祝いの太鼓が打ち鳴らされる中、開店を待つ大勢の人たち=1日、伊那市のベルシャイン伊那店

伊那市日影のベルシャイン伊那店では1日午前11時から、初売りを行った。開店を待つ人たちが列をつくる中、信州伊那太鼓が祝いの太鼓を打ち鳴らし、初売りを盛り上げた。

ベルシャインの目玉は各店で行っている名物福袋。新春を彩る花「シンビジウム」と1万円の商品券をセットにした福袋で、今年も開店30分前に配った整理券を手にした来店客だけに販売した。伊那店の取り扱いは150セットで、午前8時半ごろから整理券を求める人の列ができていた。

一番乗りで並んだ市内の男性(77)は「コロナで親戚も来ないし、どこにも出掛けられない。せめて初売りぐらいは…と思って並んだ。我慢の正月だが、この花で少しでも家の中を明るくしたい」と話していた。

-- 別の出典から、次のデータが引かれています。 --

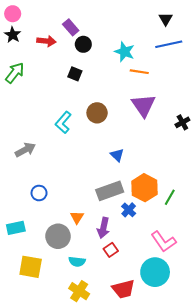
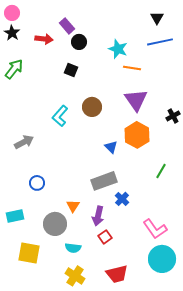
orange hexagon: (144, 188) -> (137, 135), moved
green line: (170, 197) -> (161, 171), moved
cyan circle: (155, 272) -> (162, 259), moved

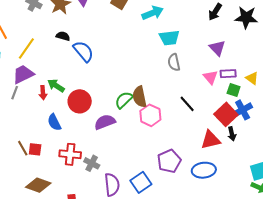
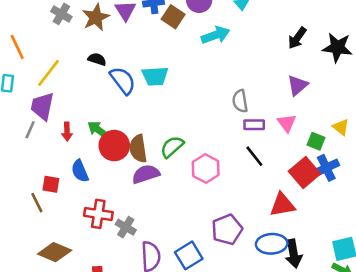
cyan trapezoid: (169, 38) -> (155, 76), moved
purple triangle: (217, 48) -> (298, 85), turned 30
purple trapezoid: (23, 74) -> (42, 106), turned -55
purple rectangle: (228, 74) -> (254, 125), moved
green arrow: (56, 86) -> (98, 130), moved
brown semicircle: (140, 97) -> (138, 149), moved
black arrow: (232, 134) -> (294, 254), moved, size x1.5
red square: (35, 149) -> (51, 184), moved

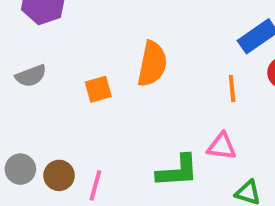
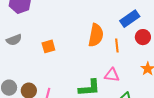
orange semicircle: (152, 64) -> (96, 35), moved

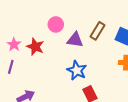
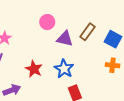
red star: (35, 47) -> (34, 69), moved

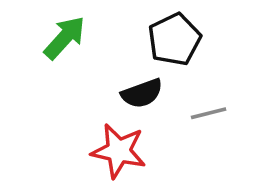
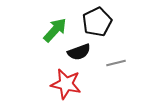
green arrow: (65, 38) -> (55, 30), moved

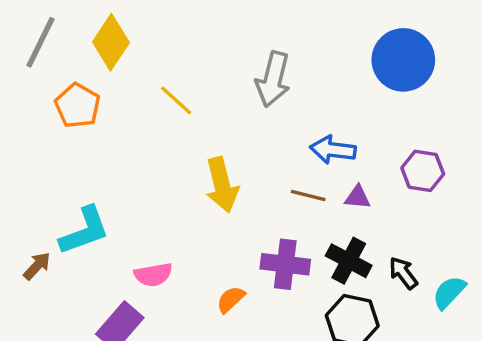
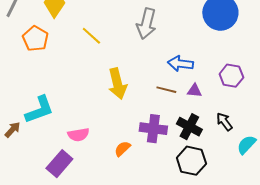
black arrow: (403, 273) -> (224, 122), moved

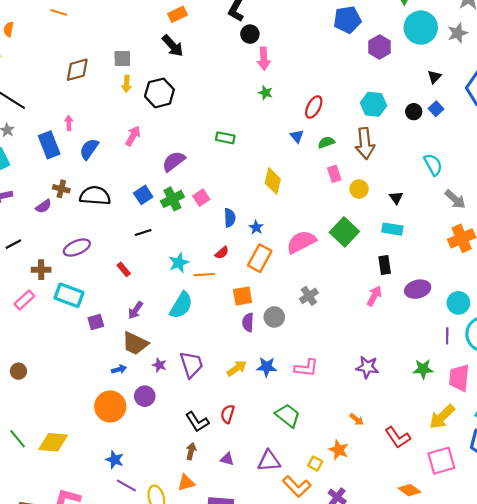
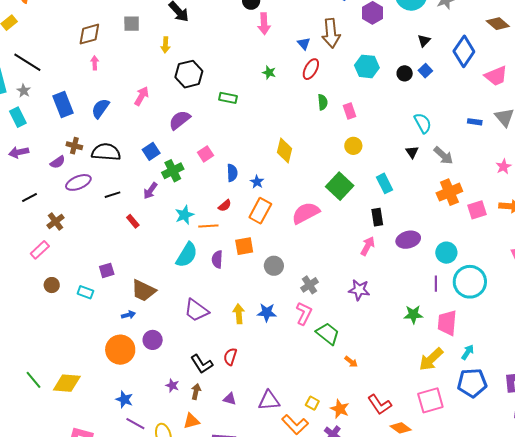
yellow arrow: (127, 84) -> (165, 45), moved
black hexagon: (159, 93) -> (189, 74), moved
green star: (265, 93) -> (269, 72), moved
pink arrow: (69, 123) -> (95, 63), moved
blue triangle: (297, 136) -> (304, 44), moved
green semicircle: (326, 142) -> (323, 102), turned 105
brown arrow: (365, 144) -> (331, 33), moved
pink rectangle: (334, 174) -> (349, 111), moved
yellow diamond: (273, 181) -> (284, 150), moved
black triangle: (396, 198) -> (412, 152), moved
green cross: (172, 199) -> (173, 171), moved
cyan rectangle: (392, 229) -> (385, 183), turned 54
black line: (143, 232) -> (113, 195), moved
pink semicircle: (301, 242) -> (306, 213), moved
purple ellipse: (77, 248) -> (78, 182), moved
brown cross: (41, 270) -> (56, 221), turned -36
cyan rectangle: (69, 295) -> (85, 292), moved, size x0.6
gray cross: (309, 296) -> (310, 285), moved
purple arrow: (136, 310) -> (150, 191), moved
purple semicircle: (248, 322) -> (217, 259), moved
purple trapezoid: (191, 364) -> (196, 310), turned 144
purple star: (159, 365) -> (172, 385), moved
purple star: (367, 367) -> (359, 290), moved
yellow arrow: (237, 368) -> (239, 314), turned -60
pink L-shape: (306, 368) -> (304, 313), turned -70
brown circle: (18, 371) -> (52, 285), moved
green trapezoid: (288, 415) -> (328, 334), moved
red L-shape: (398, 437) -> (380, 405), moved
orange star: (339, 450) -> (340, 409), moved

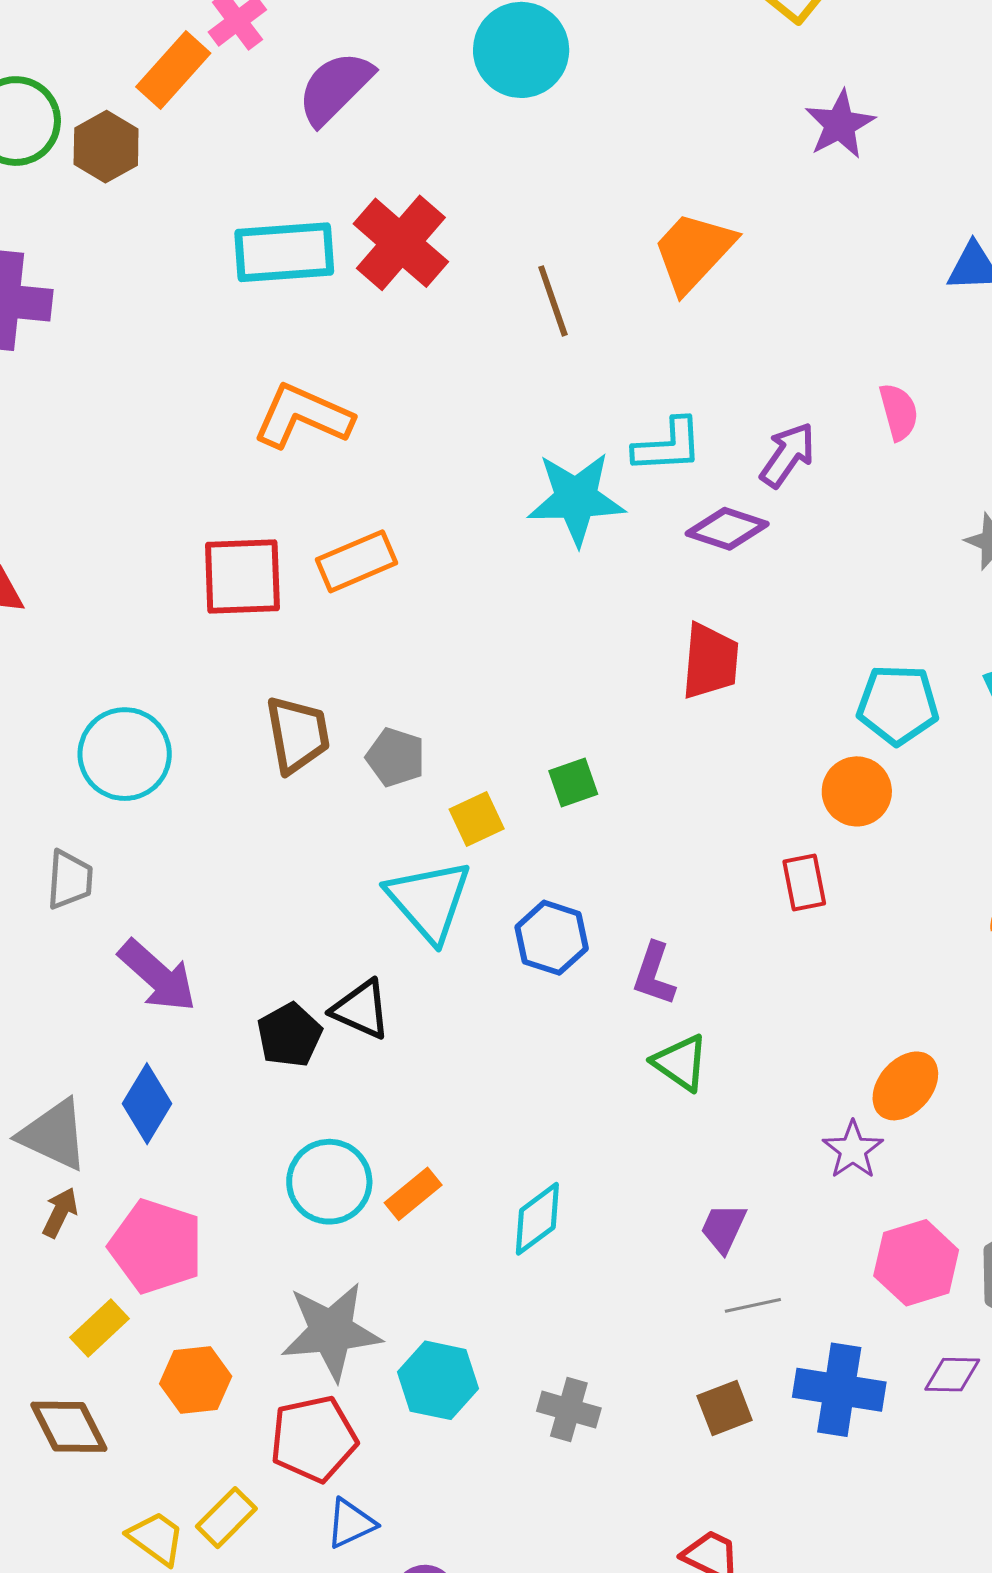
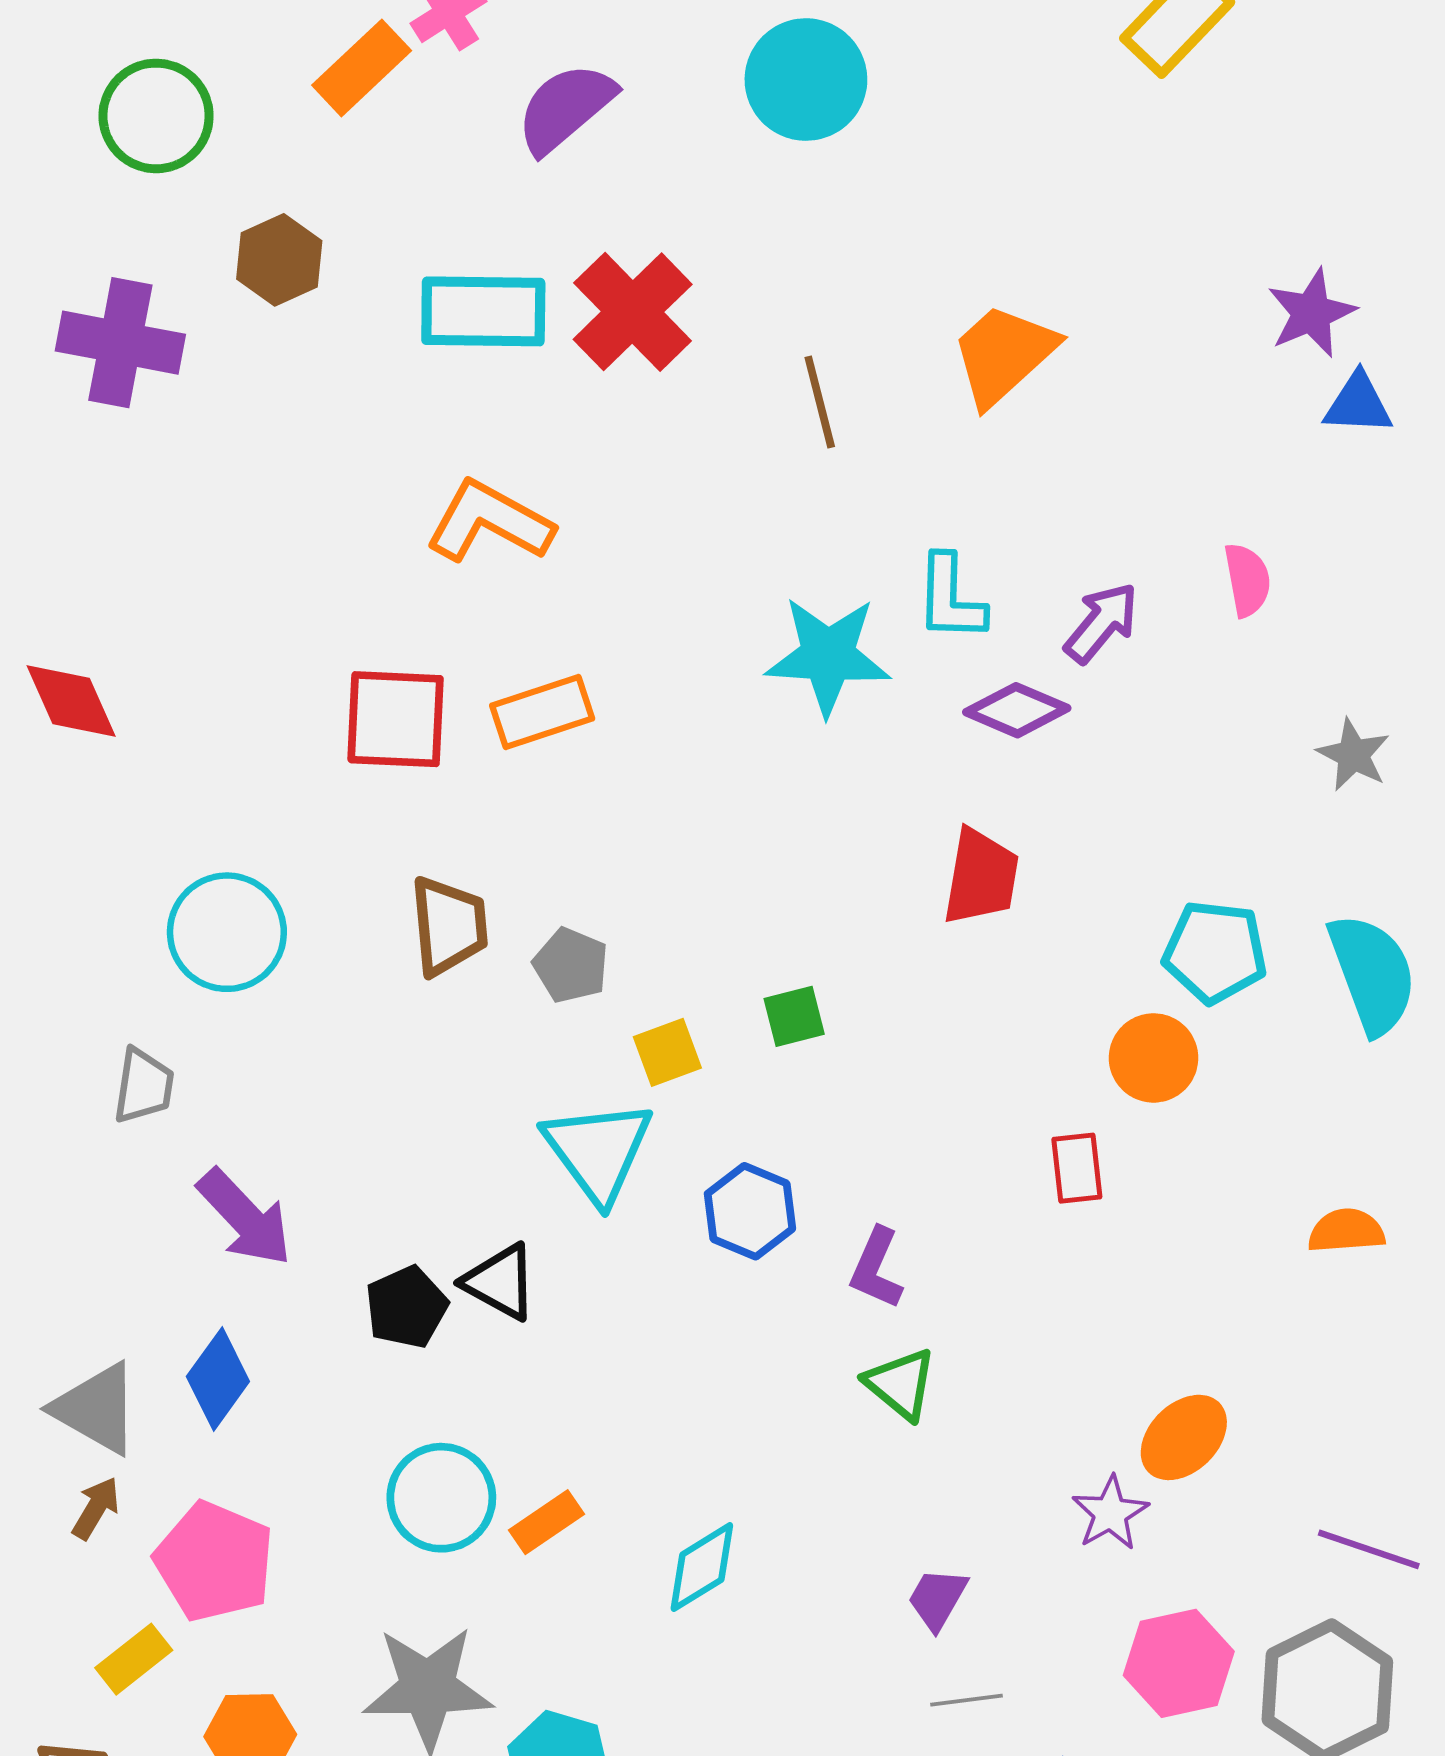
purple star: (840, 124) -> (1311, 313), moved
brown hexagon: (106, 147) -> (279, 260), moved
cyan L-shape: (668, 446) -> (950, 598), turned 90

初売りで目当ての品物を買い求める家族連れら=2日、伊那市のカクマン伊藤園

一方、伊那市坂下入舟の商店街にある茶舗、カクマン伊藤園では2日朝から初売りを行った。伊藤哲寛社長(62)によると、コロナ禍で初売りの開催有無を年末ぎりぎりまで迷ったが、「例年来て下さるお客さまの期待に応えたい」と実施を決断。当日の大勢の来客に「本当に感謝しています」と述べた。

同店では家族や親戚10人が総出で接客。店頭では買い物客が恒例の「大福引」に挑戦した。1等賞の清酒1・8リットルとステンレス製のボウルセットを当てた市内の女性(85)は「今年は良い1年になりそう」と喜んだ。

家族で買い物に来た近所の福澤政芳さん(67)は「毎年初売りに来ないと正月になった気がしない」と話し、飲むと「気分が落ち着き、頭がさえる」という抹茶を買って笑顔を見せた。同店では3日も午前9時から初売りを行う。